DATA SECTION
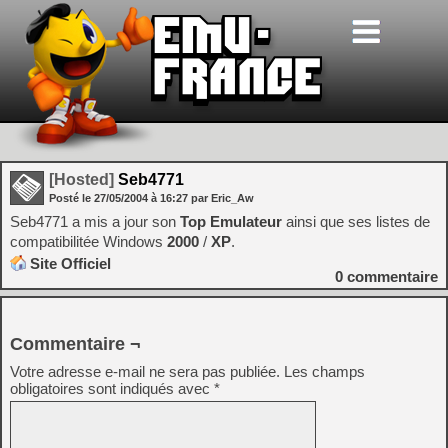
[Hosted]
Seb4771
Posté le
27/05/2004
à
16:27
par Eric_Aw
Seb4771 a mis a jour son
Top Emulateur
ainsi que ses listes de
compatibilitée Windows
2000
/
XP
.
Site Officiel
0
commentaire
Commentaire ¬
Votre adresse e-mail ne sera pas publiée.
Les champs
obligatoires sont indiqués avec
*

ASSIGNED TASK
All of the preceding material should be output verbatim, with the pictures excluded.

RESPONSE AREA
[Hosted]
Seb4771
Posté le
27/05/2004
à
16:27
par Eric_Aw
Seb4771 a mis a jour son
Top Emulateur
ainsi que ses listes de
compatibilitée Windows
2000
/
XP
.
Site Officiel
0
commentaire
Commentaire ¬
Votre adresse e-mail ne sera pas publiée.
Les champs
obligatoires sont indiqués avec
*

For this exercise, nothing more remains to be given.